«Qué guapa está Elenita», dijo su padre al ver aparecer a la niña en el campo junto a su equipo. Rosario iba a contestar que no era importante estar guapa para marcar goles, que sería la fuerza, la ilusión y el empuje lo que la llevaría a volar, a deshacerse de sus contrincantes, a ganar, pero temió que su hijo la mirase con los ojos achicados con los que acompañaba siempre su mal humor.

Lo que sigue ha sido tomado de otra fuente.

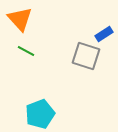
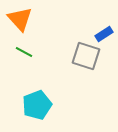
green line: moved 2 px left, 1 px down
cyan pentagon: moved 3 px left, 9 px up
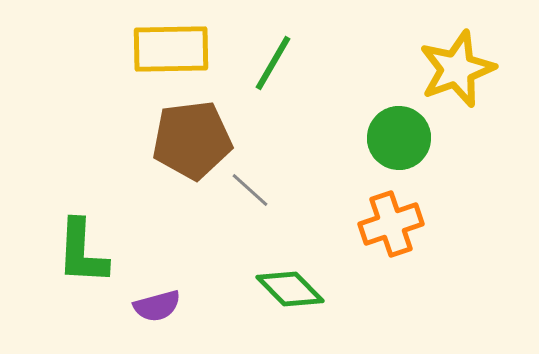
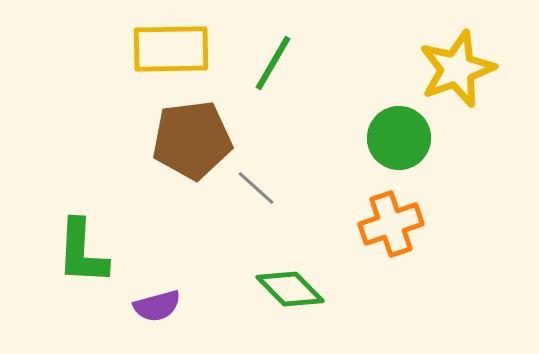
gray line: moved 6 px right, 2 px up
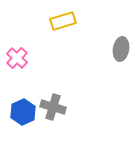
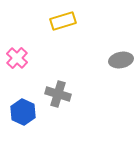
gray ellipse: moved 11 px down; rotated 70 degrees clockwise
gray cross: moved 5 px right, 13 px up
blue hexagon: rotated 10 degrees counterclockwise
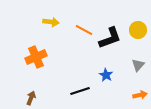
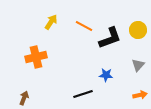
yellow arrow: rotated 63 degrees counterclockwise
orange line: moved 4 px up
orange cross: rotated 10 degrees clockwise
blue star: rotated 24 degrees counterclockwise
black line: moved 3 px right, 3 px down
brown arrow: moved 7 px left
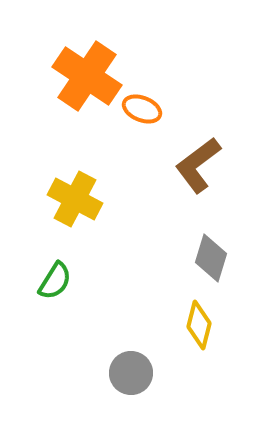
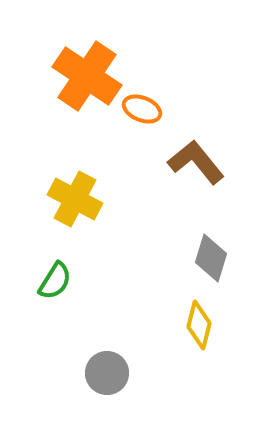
brown L-shape: moved 2 px left, 3 px up; rotated 88 degrees clockwise
gray circle: moved 24 px left
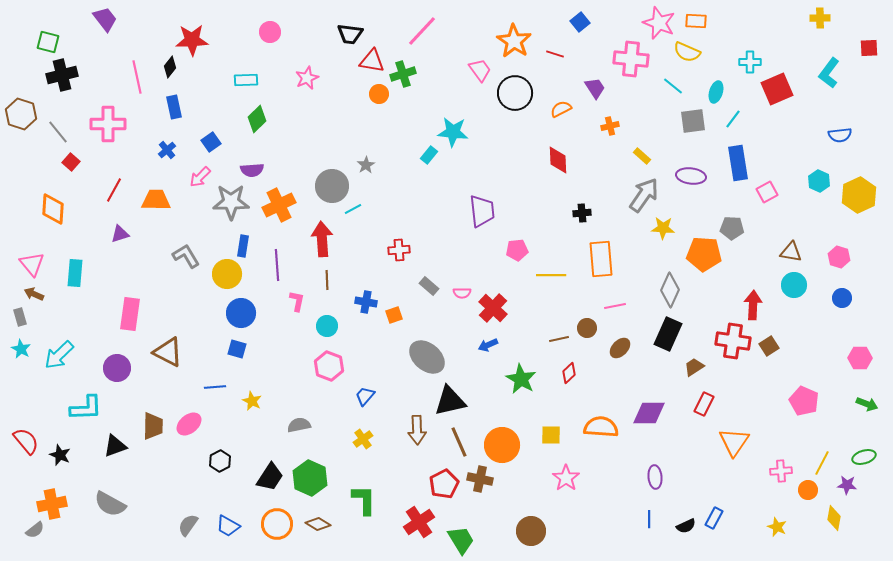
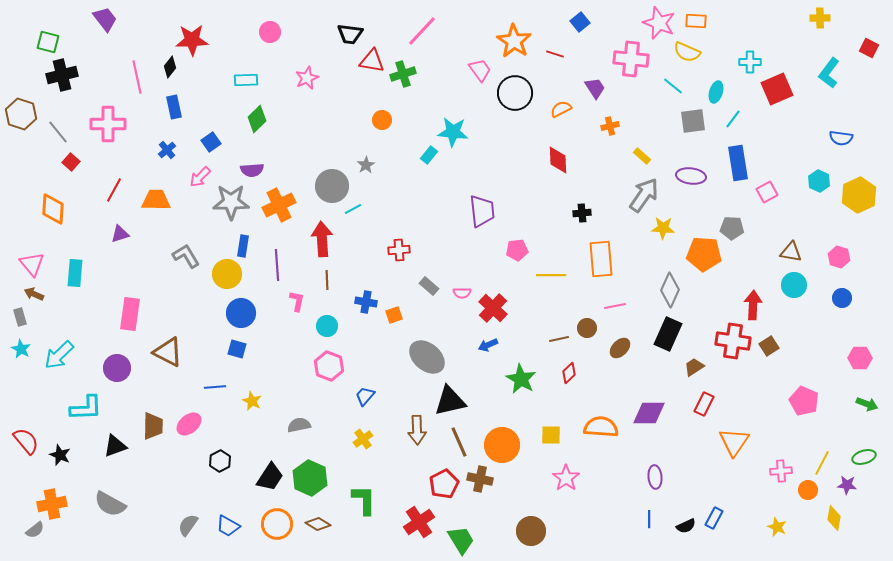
red square at (869, 48): rotated 30 degrees clockwise
orange circle at (379, 94): moved 3 px right, 26 px down
blue semicircle at (840, 135): moved 1 px right, 3 px down; rotated 15 degrees clockwise
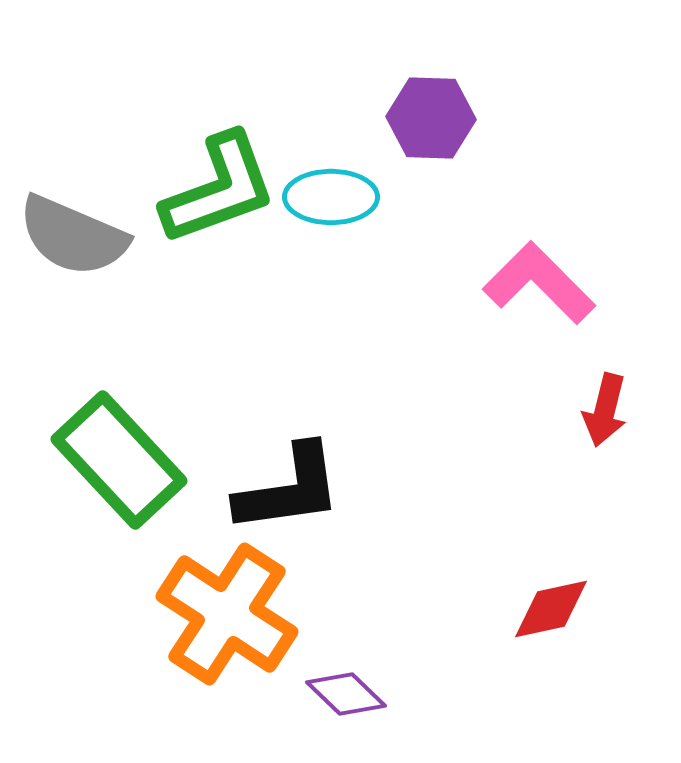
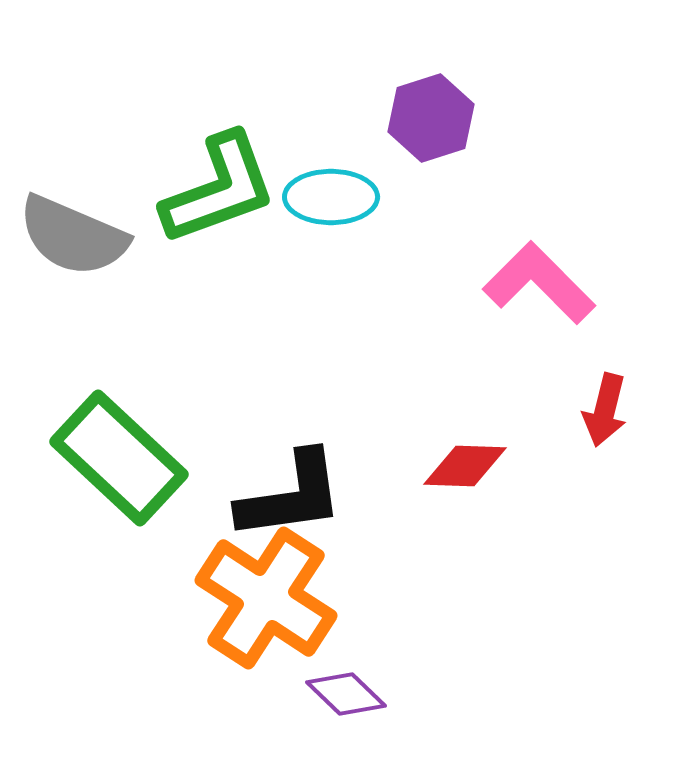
purple hexagon: rotated 20 degrees counterclockwise
green rectangle: moved 2 px up; rotated 4 degrees counterclockwise
black L-shape: moved 2 px right, 7 px down
red diamond: moved 86 px left, 143 px up; rotated 14 degrees clockwise
orange cross: moved 39 px right, 16 px up
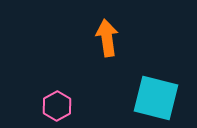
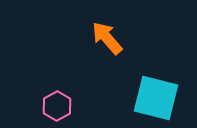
orange arrow: rotated 33 degrees counterclockwise
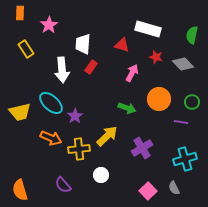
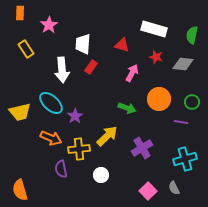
white rectangle: moved 6 px right
gray diamond: rotated 40 degrees counterclockwise
purple semicircle: moved 2 px left, 16 px up; rotated 30 degrees clockwise
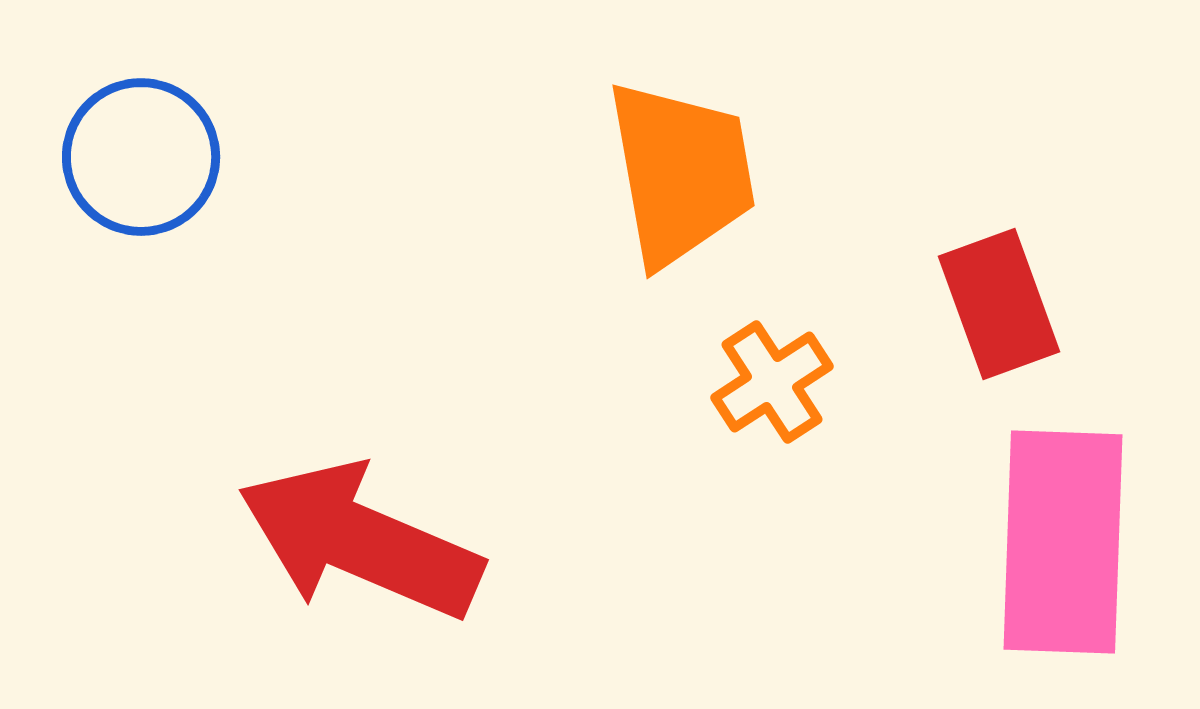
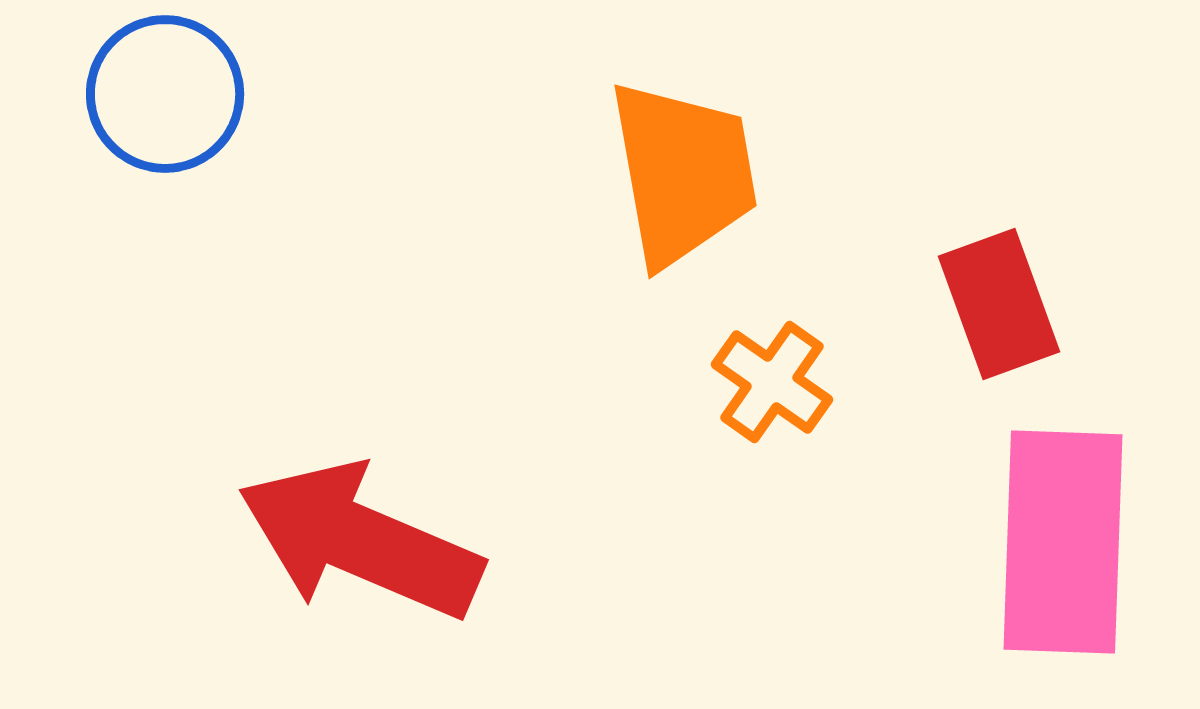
blue circle: moved 24 px right, 63 px up
orange trapezoid: moved 2 px right
orange cross: rotated 22 degrees counterclockwise
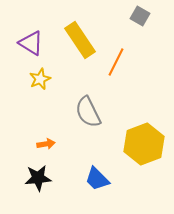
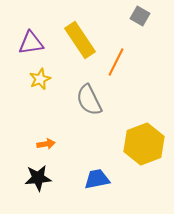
purple triangle: rotated 40 degrees counterclockwise
gray semicircle: moved 1 px right, 12 px up
blue trapezoid: rotated 124 degrees clockwise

El terreno de juego estaba despejado, expedito para que la niña compitiera. ¡Cuántos años, siglos, se habían necesitado para eliminar los obstáculos! ¡Cuántas mujeres habían combatido para que Elenita llegara a ese instante!: las sufragistas, las obreras que lucharon por mejores salarios, todas las que se habían manifestado por las calles exigiendo igualdad de derechos.
Mirando a su nieta con ojos vidriosos, se preguntaba si la pequeña entendería el esfuerzo que había costado ese simple gesto de libertad con el que ella golpeaba el balón, el hecho de que sus compañeros de colegio fueran a buscarla a casa para que formara parte de su equipo porque era muy buena.
Rosario se acarició la pierna. Después de sesenta años aún seguía doliéndole la patada en la espinilla que le propinó Marco cuando apenas tenían ocho años y ella quiso formar parte de su equipo en un partido de fútbol.
Su nieta recibía un pase, corría, avanzaba hacia su objetivo hasta que la sujetaban por la camiseta y la frenaban.
Pitaron falta.
Elenita se dispuso a lanzarla.
Una barrera de chicos se colocó interceptando el paso del balón a la portería.
A Rosario le subió el temblor de una terrible congoja.
Marco, su vecino y amigo desde la guardería, a quien ella le prestaba sus cuentos y su bicicleta, con aquella patada trazó una línea roja bien gruesa para marcar su territorio de masculinidad. «Vete —le dijo—, no queremos niñas en el equipo».
Ella no volvió a prestarle los cuentos ni la bicicleta. Esa fue su venganza. Marco consiguió que se la prestase otro chico. A ella nunca le permitieron jugar al futbol.
Rosario no podía contener las lágrimas.
¿Era su deseo de niña de jugar al fútbol tan intenso que continuaba llorando sin consuelo después de tanto tiempo?
No. Lo pensaba ahora, mientras que su hijo interpretando que aquellas lágrimas eran de emoción, trataba de consolarla dándole golpecitos en la espalda. Después de sesenta años ella lloraba por aquella chiquilla a la que su mundo de niña y de mujer se le achicó de golpe.
Un griterío enorme la sacó de sus pensamientos.
El balón que había lanzado Elenita había sobrevolado la barrera y había entrado en la portería.
Rosario, enjugándose las lágrimas, de un salto se puso en pie y pudo ver cómo los chicos de su equipo la abrazaban.
Había sido un golazo y, aunque Elenita iba a necesitar muchos más, era una niña afortunada. El impulso abrumador de la lucha por los derechos de las mujeres le daría fuerzas en todas las ligas, en todas las competiciones, en todos los campeonatos que, como mujer, tuviese que batallar a lo largo de su vida.